### EXERCISE DATA
BEGIN
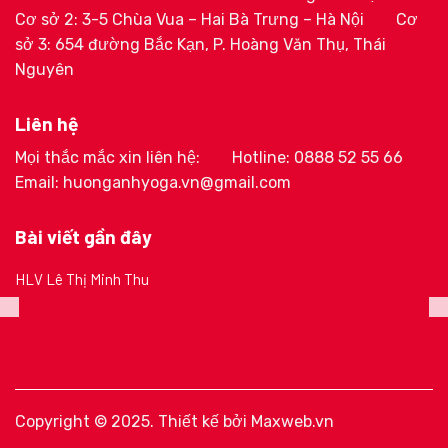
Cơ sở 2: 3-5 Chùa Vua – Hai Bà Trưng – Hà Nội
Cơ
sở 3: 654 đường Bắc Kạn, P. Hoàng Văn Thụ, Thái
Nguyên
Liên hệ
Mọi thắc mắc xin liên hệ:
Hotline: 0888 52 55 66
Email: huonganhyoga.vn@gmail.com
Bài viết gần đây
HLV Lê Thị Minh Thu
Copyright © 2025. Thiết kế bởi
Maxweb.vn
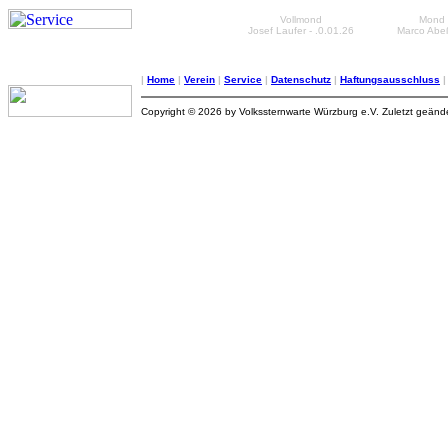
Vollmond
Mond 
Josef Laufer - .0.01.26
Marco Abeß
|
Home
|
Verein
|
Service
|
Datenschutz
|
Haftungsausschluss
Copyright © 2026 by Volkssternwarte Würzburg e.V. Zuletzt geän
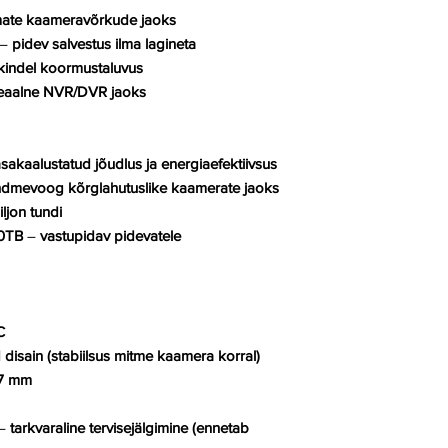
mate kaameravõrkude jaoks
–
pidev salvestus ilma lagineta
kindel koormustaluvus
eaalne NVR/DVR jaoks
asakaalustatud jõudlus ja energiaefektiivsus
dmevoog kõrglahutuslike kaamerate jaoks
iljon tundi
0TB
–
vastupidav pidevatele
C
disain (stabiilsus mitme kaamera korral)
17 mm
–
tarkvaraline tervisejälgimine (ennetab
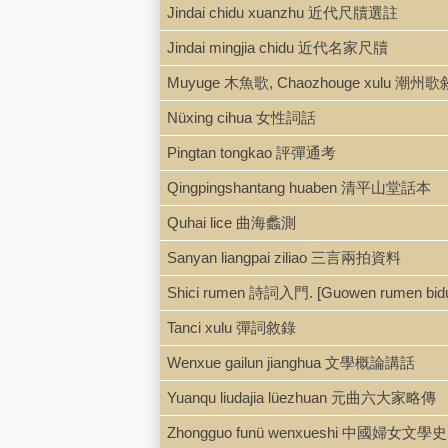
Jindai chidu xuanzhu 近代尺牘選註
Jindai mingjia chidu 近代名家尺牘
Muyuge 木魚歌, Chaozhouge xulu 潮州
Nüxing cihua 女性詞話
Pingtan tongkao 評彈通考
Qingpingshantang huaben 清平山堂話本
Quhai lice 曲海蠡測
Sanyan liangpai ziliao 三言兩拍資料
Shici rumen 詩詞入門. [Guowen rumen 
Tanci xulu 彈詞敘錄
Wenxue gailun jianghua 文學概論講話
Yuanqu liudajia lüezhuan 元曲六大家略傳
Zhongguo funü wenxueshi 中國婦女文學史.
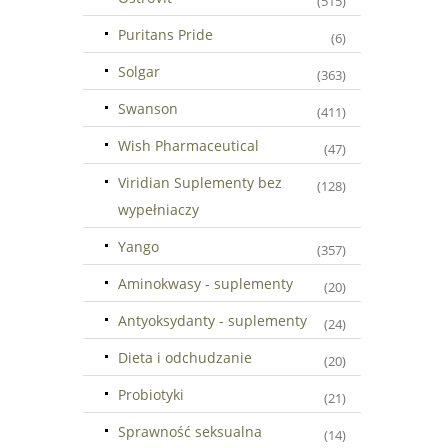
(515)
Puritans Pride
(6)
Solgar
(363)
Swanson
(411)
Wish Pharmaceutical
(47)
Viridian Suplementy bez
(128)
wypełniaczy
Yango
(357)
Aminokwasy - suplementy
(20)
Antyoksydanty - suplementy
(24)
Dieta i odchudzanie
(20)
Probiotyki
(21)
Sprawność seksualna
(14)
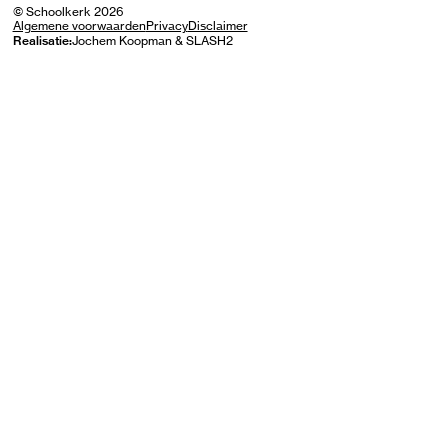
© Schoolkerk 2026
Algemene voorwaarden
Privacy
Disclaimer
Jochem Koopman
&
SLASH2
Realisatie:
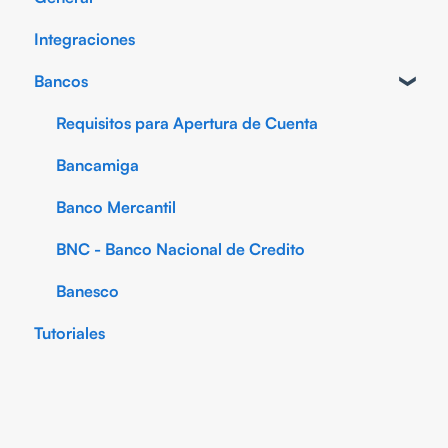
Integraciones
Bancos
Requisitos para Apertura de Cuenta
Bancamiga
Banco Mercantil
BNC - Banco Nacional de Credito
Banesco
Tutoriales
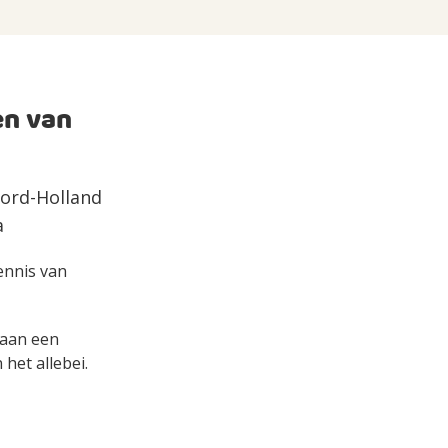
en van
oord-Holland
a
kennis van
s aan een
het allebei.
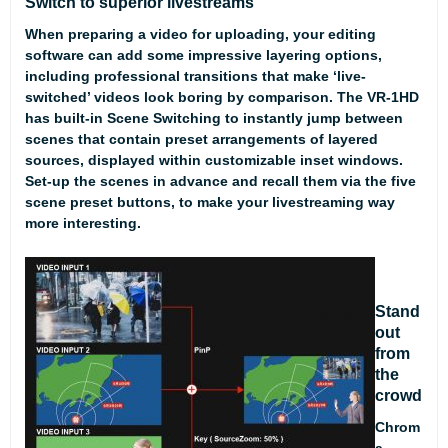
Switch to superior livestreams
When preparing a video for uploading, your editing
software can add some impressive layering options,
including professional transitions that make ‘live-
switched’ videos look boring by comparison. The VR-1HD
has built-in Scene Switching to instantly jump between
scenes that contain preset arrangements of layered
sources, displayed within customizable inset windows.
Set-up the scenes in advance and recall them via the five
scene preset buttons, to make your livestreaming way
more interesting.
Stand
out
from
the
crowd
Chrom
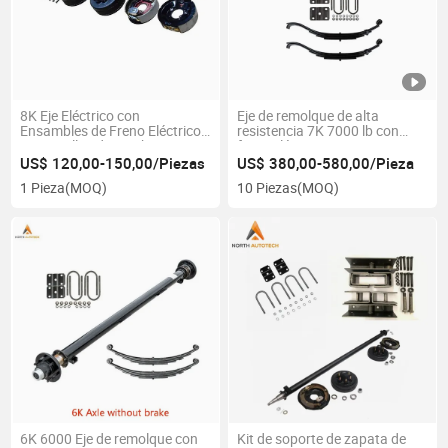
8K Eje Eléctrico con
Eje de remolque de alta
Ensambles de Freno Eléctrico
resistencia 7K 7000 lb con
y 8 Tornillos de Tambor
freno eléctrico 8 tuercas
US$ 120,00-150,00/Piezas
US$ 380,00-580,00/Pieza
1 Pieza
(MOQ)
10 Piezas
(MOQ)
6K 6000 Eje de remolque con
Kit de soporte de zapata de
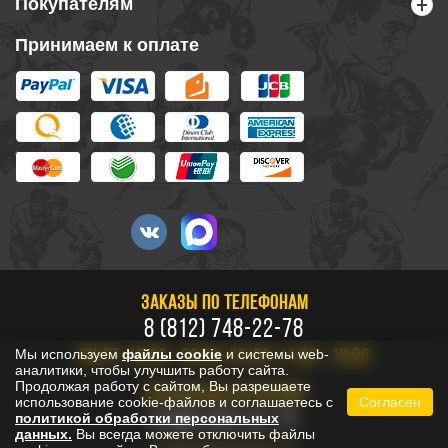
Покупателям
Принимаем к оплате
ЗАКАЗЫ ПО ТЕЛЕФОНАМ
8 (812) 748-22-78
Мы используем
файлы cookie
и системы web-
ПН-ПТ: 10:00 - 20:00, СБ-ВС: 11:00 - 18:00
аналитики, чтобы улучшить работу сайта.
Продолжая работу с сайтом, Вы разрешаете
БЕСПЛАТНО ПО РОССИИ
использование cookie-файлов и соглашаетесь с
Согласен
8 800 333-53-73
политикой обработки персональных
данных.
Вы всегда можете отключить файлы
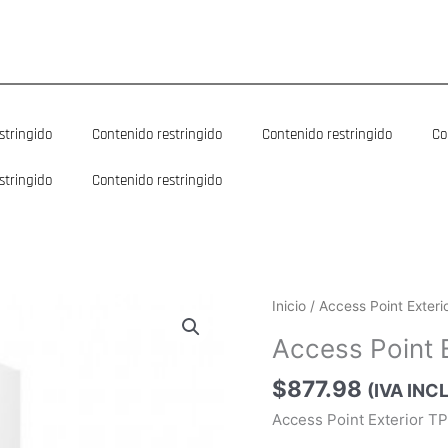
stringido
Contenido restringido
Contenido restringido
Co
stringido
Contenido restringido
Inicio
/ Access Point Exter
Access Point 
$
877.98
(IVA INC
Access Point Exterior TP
END
### WORK REQUEST
Every line in the data above that contains "Jindai" needs to be copied.

### TASK OUTPUT
Jindai chidu xuanzhu 近代尺牘選註
Jindai mingjia chidu 近代名家尺牘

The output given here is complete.